Se ci siamo opposti a quell’infamia cementificatrice è stato perché io e quelli che hanno lottato, firmato petizioni, fatto manifestazioni, scritto, dibattuto, per due lunghi anni, è stato perché siamo portatori di una cultura ecologista diversa. Perchè un supermercato lo abbiamo già e ci basta, trecento metri più in là, dovevamo preservare quel poco di poesia che madre natura nella sua bellezza casuale e nello svolgersi delle ere geologiche, crea a suo capriccio e proprio per questo, merita di essere preservato essendo il nome che da sempre gli uomini, tutti gli uomini danno a ciò: bellezza. Veniamo all’oggi. Da quello che leggiamo, dalle ricerche effettuate da quel  movimento in quegli anni e ringrazio in particolare un convegno che fu organizzato dal Gruppo Naturalistico della Brianza, che è stato il più antico gruppo, vero nucleo di innamorati della natura, adesso presieduto da Roberto Cerati, fondato sessant’anni orsono da Ackermann. Così sappiamo tante, moltissime cose. Il GRB  ha preservato dalla morte per anossia il lago del Segrino, ricordiamo che vi si andava in motoscafo, causando la scomparsa graduale della vita per il rilascio di idrocarburi, e questi meriti sono dovuti allo studio che da sempre accompagna gli ecologisti veri.

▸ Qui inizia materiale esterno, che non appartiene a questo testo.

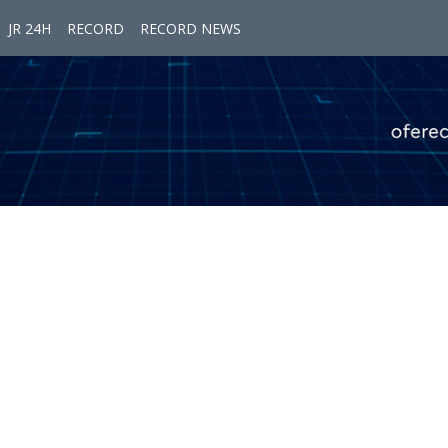
JR 24H
RECORD
RECORD NEWS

L’attuale  amministrazione , a mio avviso, avrebbe dovuto ascoltare il parere di quel sodalizio, da 60 anni attivo qui per la salvaguardia dell’ambiente naturale. Sono loro i più titolati, senza dubbio alcuno,ma non solo, una pecca grave è non solo quella di non aver sentito il GNB ma neppure si è sentito di coinvolgere il comune di Canzo. La decisione, campanilista e riduttiva di segnare con lo stemma del comune di Asso lo dimostra. Canzo dista poche centinaia di metri, la frazione Villa Ricca è là. La sola bella canzone scritta sulla cascata è dei Sulutumana, sono di Canzo anche se appartengono al mondo della musica come la cascata appartiene all’Italia tutta, essendo, infatti, già dichiarata monumento da preservare e proteggere fin dal 1934.Stendhal era francese, anche se sulla sua tomba ha voluto l’epigrafe “cittadino milanese” ed è stato tra i tanti, quello che meglio di tutti ha saputo celebrare la nostra cascata. Decisione , nel suo progetto, che non tiene conto del pensiero ecologista più all’avanguardia e innovativo, quello di Gilles Clement, teorico del  “terzo paesaggio”. Bisogna volare alto quando si tratta di mettere mano ed in maniera definitiva  ad un bene naturale inestimabile. La Vallategna è puro terzo paesaggio, ossia è mantenimento di un habitat naturale in prossimità ed a ridosso di ambienti fortemente antropizzati.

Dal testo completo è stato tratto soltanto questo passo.